Hacker News new | ask | show | jobs
by cyphar 3483 days ago
It looks like the exponential model isn't a good fit at all -- in all cases it undershoots the decay at the start of the graph and overshoots at the tail end. So while it might "look close" there is some systematic that your model doesn't account for. In particular, I don't agree that all code in a codebase has a constant risk of being replaced -- most projects have different components that are developed at different rates. Some components are legacy code that is likely to never change, while other parts are under rapid development. In fact, I'd argue that's why the tail is so long -- legacy code is called "legacy" for a reason. And the tip of the graph dives down so quickly because code being rapidly developed has a higher chance of being replaced.
3 comments

Agreed; you can reject exponential decay a priori: a code base has some minimal set of functionality that it specifies and there is some minimal set of lines required to provide that functionality. If you believe this, then the "decay" curves, must illustrate an asymptote. The asymptote only gets reduced by breaking backwards compatibility. Such an action would include projects like Angular that go ahead and throw away a ton of core functionality in moving from 1.x to 2.x.

The decay isn't actually decay at all, but represents the complement of lines that define peripheral functionality. Lines defining peripheral functionality typically require modification (refactoring) as additional functionality is added. The asymptote which all the curves illustrate but the fit cannot capture represents the proportion of irreducible core functionality.

Simply adding a constant to the fit might fix all the problems.

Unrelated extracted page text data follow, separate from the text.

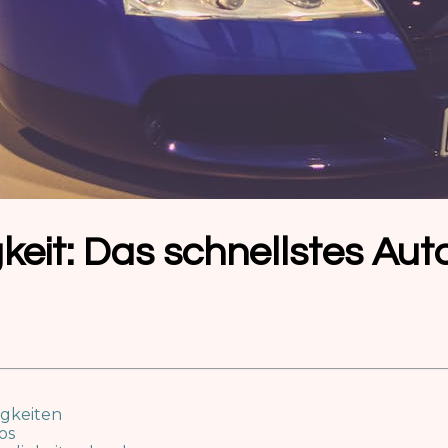
keit: Das schnellstes Aut
igkeiten
os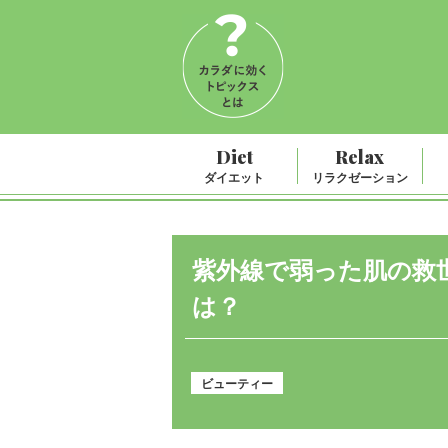
Diet
Relax
ダイエット
リラクゼーション
紫外線で弱った肌の救
は？
ビューティー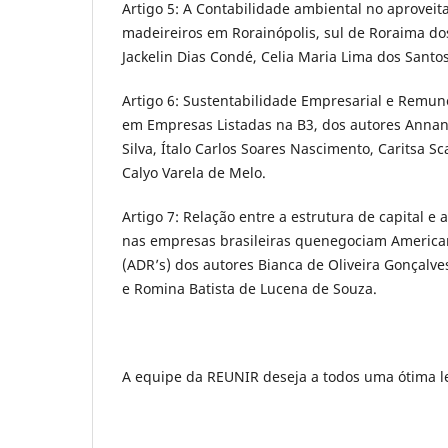
Artigo 5: A Contabilidade ambiental no aprovei
madeireiros em Rorainópolis, sul de Roraima do
Jackelin Dias Condé, Celia Maria Lima dos Santo
Artigo 6: Sustentabilidade Empresarial e Remun
em Empresas Listadas na B3, dos autores Annan
Silva, Ítalo Carlos Soares Nascimento, Caritsa S
Calyo Varela de Melo.
Artigo 7: Relação entre a estrutura de capital e 
nas empresas brasileiras quenegociam American
(ADR’s) dos autores Bianca de Oliveira Gonçalve
e Romina Batista de Lucena de Souza.
A equipe da REUNIR deseja a todos uma ótima le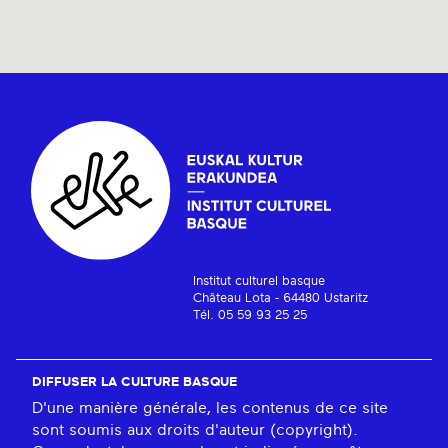
Institut culturel basque
Château Lota - 64480 Ustaritz
Tél. 05 59 93 25 25
DIFFUSER LA CULTURE BASQUE
D'une manière générale, les contenus de ce site
sont soumis aux droits d'auteur (copyright).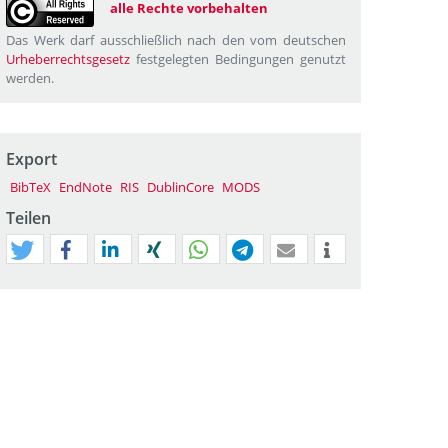
alle Rechte vorbehalten
Das Werk darf ausschließlich nach den vom deutschen
Urheberrechtsgesetz
festgelegten Bedingungen genutzt
werden.
Export
BibTeX
EndNote
RIS
DublinCore
MODS
Teilen
tweet
teilen
mitteilen
teilen
teilen
teilen
mail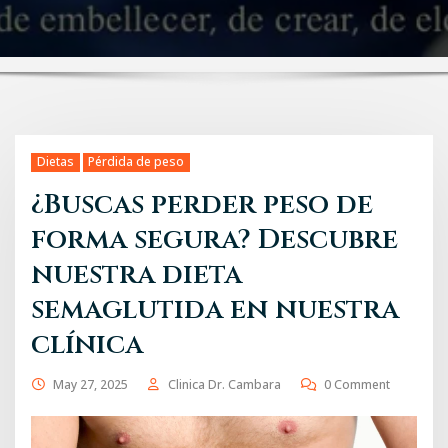
Dietas
Pérdida de peso
¿Buscas perder peso de
forma segura? Descubre
nuestra dieta
semaglutida en nuestra
clínica
May 27, 2025
Clinica Dr. Cambara
0 Comment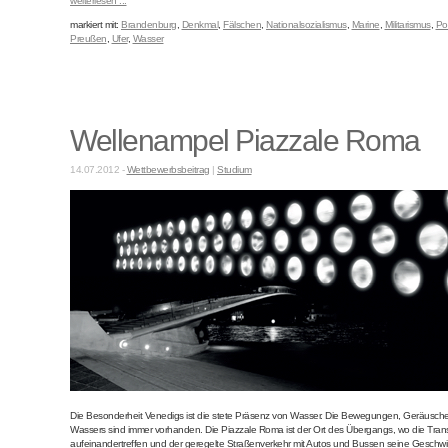
weiterlesen ...
markiert mit:
Brandenburg
,
Denkmal
,
Fälschen
,
Nationalsozialismus
,
Marine
,
Militarismus
,
Po
Preußen
,
Ufer
,
Wasser
Wellenampel Piazzale Roma
14.07.2012 -
Wettbewerbsbeitrag
|
Studium
Die Besonderheit Venedigs ist die stete Präsenz von Wasser. Die Bewegungen, Geräusche
Wassers sind immer vorhanden. Die Piazzale Roma ist der Ort des Übergangs, wo die Tra
aufeinandertreffen und der geregelte Straßenverkehr mit Autos und Bussen seine Geschwi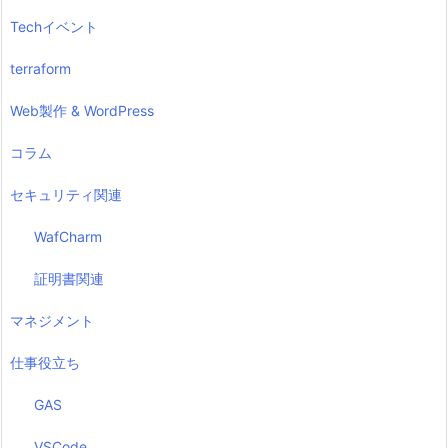
Techイベント
terraform
Web製作 & WordPress
コラム
セキュリティ関連
WafCharm
証明書関連
マネジメント
仕事役立ち
GAS
VSCode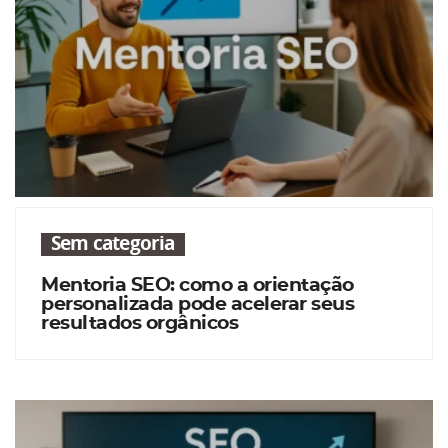
Sem categoria
Mentoria SEO: como a orientação
personalizada pode acelerar seus
resultados orgânicos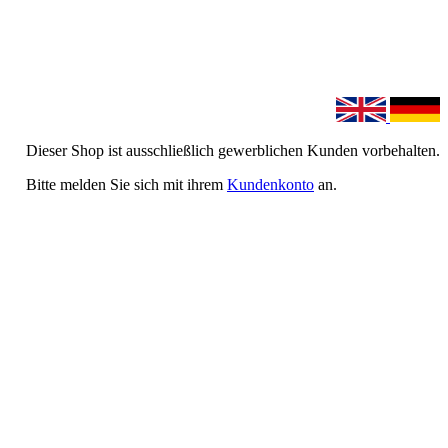
Dieser Shop ist ausschließlich gewerblichen Kunden vorbehalten.
Bitte melden Sie sich mit ihrem
Kundenkonto
an.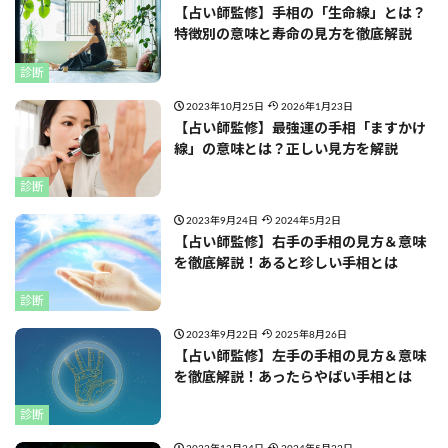
【占い師監修】手相の「生命線」とは？
特徴別の意味と寿命の見方を徹底解説
診断
2023年10月25日
2026年1月23日
【占い師監修】最強運の手相「ますかけ
線」の意味とは？正しい見方を解説
診断
2023年9月24日
2024年5月2日
【占い師監修】右手の手相の見方＆意味
を徹底解説！あると珍しい手相とは
診断
2023年9月22日
2025年8月26日
【占い師監修】左手の手相の見方＆意味
を徹底解説！あったらやばい手相とは
診断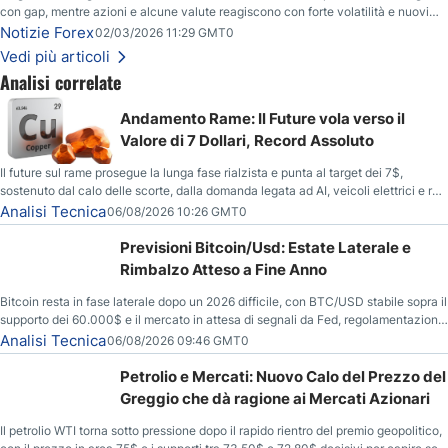
con gap, mentre azioni e alcune valute reagiscono con forte volatilità e nuovi
livelli da monitorare.
Notizie Forex
02/03/2026 11:29 GMT0
Vedi più articoli
Analisi correlate
Andamento Rame: Il Future vola verso il
Valore di 7 Dollari, Record Assoluto
Il future sul rame prosegue la lunga fase rialzista e punta al target dei 7$,
sostenuto dal calo delle scorte, dalla domanda legata ad AI, veicoli elettrici e reti
energetiche, e dai timori di deficit produttivo dal 2028.
Analisi Tecnica
06/08/2026 10:26 GMT0
Previsioni Bitcoin/Usd: Estate Laterale e
Rimbalzo Atteso a Fine Anno
Bitcoin resta in fase laterale dopo un 2026 difficile, con BTC/USD stabile sopra il
supporto dei 60.000$ e il mercato in attesa di segnali da Fed, regolamentazione
USA ed elezioni di medio termine.
Analisi Tecnica
06/08/2026 09:46 GMT0
Petrolio e Mercati: Nuovo Calo del Prezzo del
Greggio che dà ragione ai Mercati Azionari
Il petrolio WTI torna sotto pressione dopo il rapido rientro del premio geopolitico,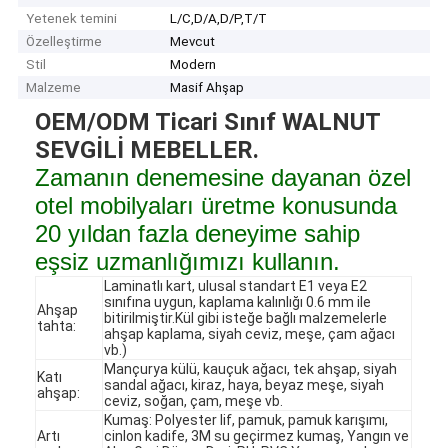
Yetenek temini
L/C,D/A,D/P,T/T
Özelleştirme
Mevcut
Stil
Modern
Malzeme
Masif Ahşap
OEM/ODM Ticari Sınıf WALNUT
SEVGİLİ MEBELLER.
Zamanın denemesine dayanan özel
otel mobilyaları üretme konusunda
20 yıldan fazla deneyime sahip
eşsiz uzmanlığımızı kullanın.
Laminatlı kart, ulusal standart E1 veya E2
sınıfına uygun, kaplama kalınlığı 0.6 mm ile
Ahşap
bitirilmiştir.Kül gibi isteğe bağlı malzemelerle
tahta:
ahşap kaplama, siyah ceviz, meşe, çam ağacı
vb.)
Mançurya külü, kauçuk ağacı, tek ahşap, siyah
Katı
sandal ağacı, kiraz, haya, beyaz meşe, siyah
ahşap:
ceviz, soğan, çam, meşe vb.
Kumaş: Polyester lif, pamuk, pamuk karışımı,
Artı
cinlon kadife, 3M su geçirmez kumaş, Yangın ve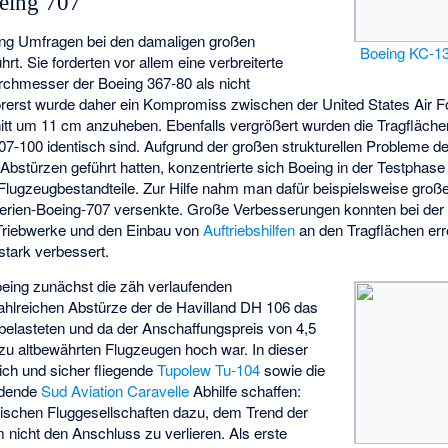
eing 707
ng Umfragen bei den damaligen großen
Boeing KC-1
rt. Sie forderten vor allem eine verbreiterte
urchmesser der Boeing 367-80 als nicht
orerst wurde daher ein Kompromiss zwischen der United States Air 
itt um 11 cm anzuheben. Ebenfalls vergrößert wurden die Tragflächen
7-100 identisch sind. Aufgrund der großen strukturellen Probleme d
Abstürzen geführt hatten, konzentrierte sich Boeing in der Testphas
 Flugzeugbestandteile. Zur Hilfe nahm man dafür beispielsweise groß
rien-Boeing-707 versenkte. Große Verbesserungen konnten bei der
 Triebwerke und den Einbau von
Auftriebshilfen
an den Tragflächen err
stark verbessert.
eing zunächst die zäh verlaufenden
ahlreichen Abstürze der de Havilland DH 106 das
belasteten und da der Anschaffungspreis von 4,5
h zu altbewährten Flugzeugen hoch war. In dieser
eich und sicher fliegende
Tupolew Tu-104
sowie die
indende
Sud Aviation Caravelle
Abhilfe schaffen:
ischen Fluggesellschaften dazu, dem Trend der
m nicht den Anschluss zu verlieren. Als erste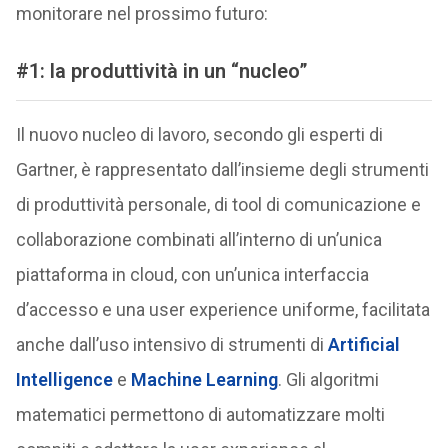
monitorare nel prossimo futuro:
#1: la produttività in un “nucleo”
Il nuovo nucleo di lavoro, secondo gli esperti di
Gartner, è rappresentato dall’insieme degli strumenti
di produttività personale, di tool di comunicazione e
collaborazione combinati all’interno di un’unica
piattaforma in cloud, con un’unica interfaccia
d’accesso e una user experience uniforme, facilitata
anche dall’uso intensivo di strumenti di
Artificial
Intelligence
e
Machine Learning
. Gli algoritmi
matematici permettono di automatizzare molti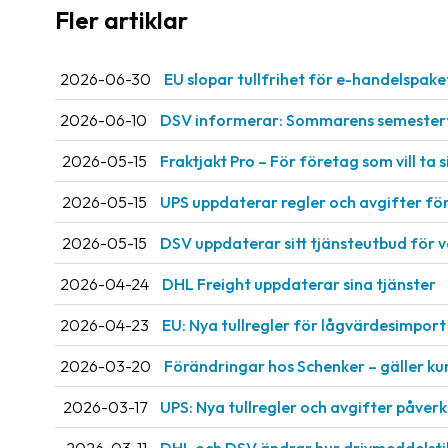
Fler artiklar
2026-06-30
EU slopar tullfrihet för e-handelspake
2026-06-10
DSV informerar: Sommarens semestert
2026-05-15
Fraktjakt Pro – För företag som vill ta si
2026-05-15
UPS uppdaterar regler och avgifter fö
2026-05-15
DSV uppdaterar sitt tjänsteutbud för 
2026-04-24
DHL Freight uppdaterar sina tjänster
2026-04-23
EU: Nya tullregler för låg­värdesimport 
2026-03-20
Förändringar hos Schenker – gäller ku
2026-03-17
UPS: Nya tullregler och avgifter påve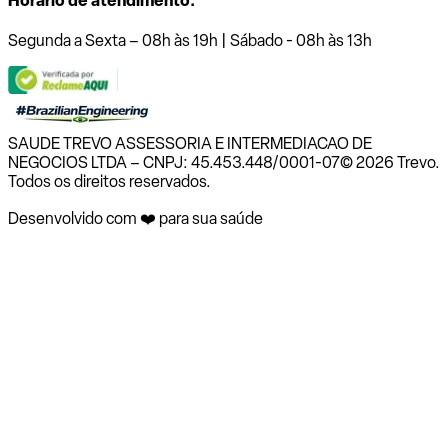
Horário de atendimento:
Segunda a Sexta – 08h às 19h | Sábado - 08h às 13h
SAUDE TREVO ASSESSORIA E INTERMEDIACAO DE
NEGOCIOS LTDA – CNPJ: 45.453.448/0001-07
© 2026 Trevo.
Todos os direitos reservados.
Desenvolvido com ❤️ para sua saúde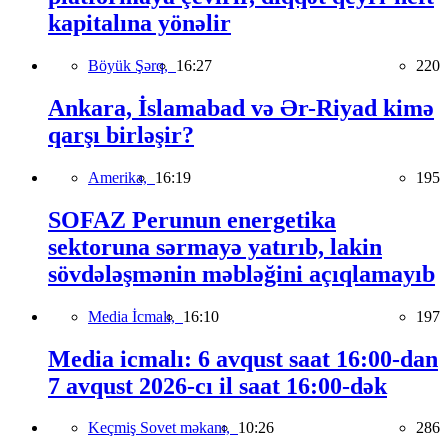
kapitalına yönəlir
Böyük Şərq,
16:27
220
Ankara, İslamabad və Ər-Riyad kimə
qarşı birləşir?
Amerika,
16:19
195
SOFAZ Perunun energetika
sektoruna sərmayə yatırıb, lakin
sövdələşmənin məbləğini açıqlamayıb
Media İcmalı,
16:10
197
Media icmalı: 6 avqust saat 16:00-dan
7 avqust 2026-cı il saat 16:00-dək
Keçmiş Sovet məkanı,
10:26
286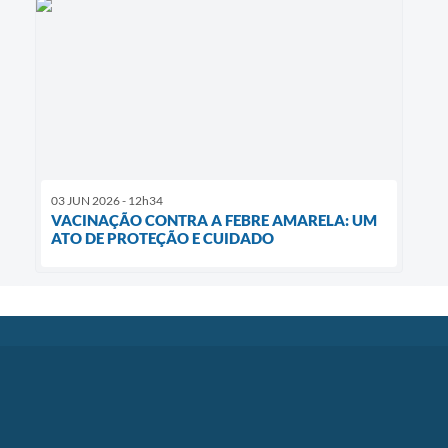
03 JUN 2026 - 12h34
VACINAÇÃO CONTRA A FEBRE AMARELA: UM
ATO DE PROTEÇÃO E CUIDADO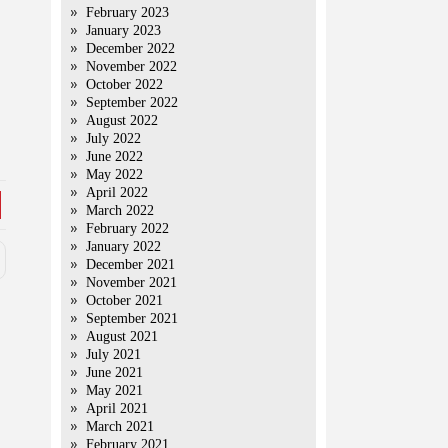
February 2023
January 2023
December 2022
November 2022
October 2022
September 2022
August 2022
July 2022
June 2022
May 2022
April 2022
March 2022
February 2022
January 2022
December 2021
November 2021
October 2021
September 2021
August 2021
July 2021
June 2021
May 2021
April 2021
March 2021
February 2021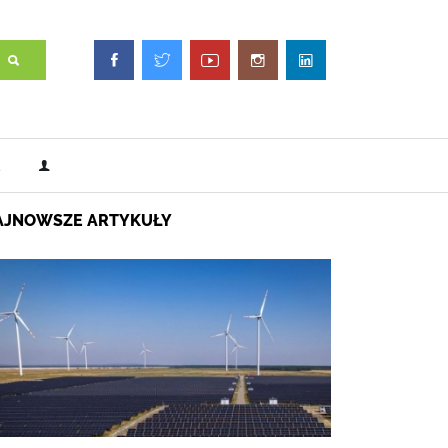
AJNOWSZE ARTYKUŁY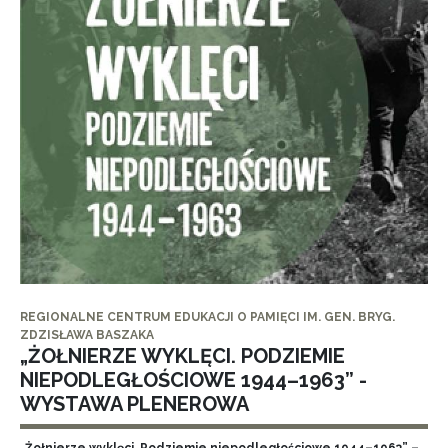
REGIONALNE CENTRUM EDUKACJI O PAMIĘCI IM. GEN. BRYG.
ZDZISŁAWA BASZAKA
„ŻOŁNIERZE WYKLĘCI. PODZIEMIE
NIEPODLEGŁOŚCIOWE 1944–1963” -
WYSTAWA PLENEROWA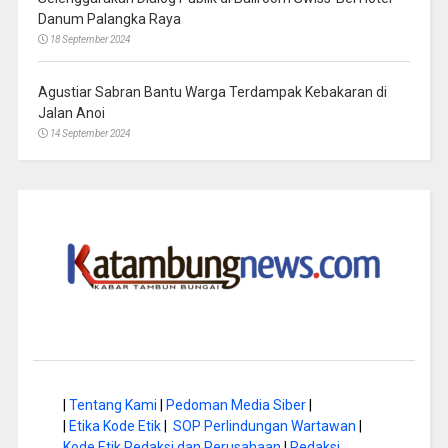
Danum Palangka Raya
18 September 2024
Agustiar Sabran Bantu Warga Terdampak Kebakaran di
Jalan Anoi
14 September 2024
|
Tentang Kami
|
Pedoman Media Siber
|
|
Etika Kode Etik
|
SOP Perlindungan Wartawan
|
Kode Etik Redaksi dan Perusahaan
|
Redaksi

This is a close fit to Fechner's Law (not Weber's) relating perceived intensity to stimulus in animal vision. Also, thanks so much, author.
It might be useful to fit an exponential for each years code. The oldest code seems to decay to some constant and then linger forever at some LOC - it does not decay to zero LOC. It may be that new code is inherently inefficient and over time is gets cleaned up. Also some functionality may be abstracted and built into new code and removed from the old. Over time you end up with a chunk of code doing its one thing and doing it well. This is all speculation of course. I hope this gets looked at a lot more.
Agreed... looking at the graphs, the fit screams "non-exponential" to me.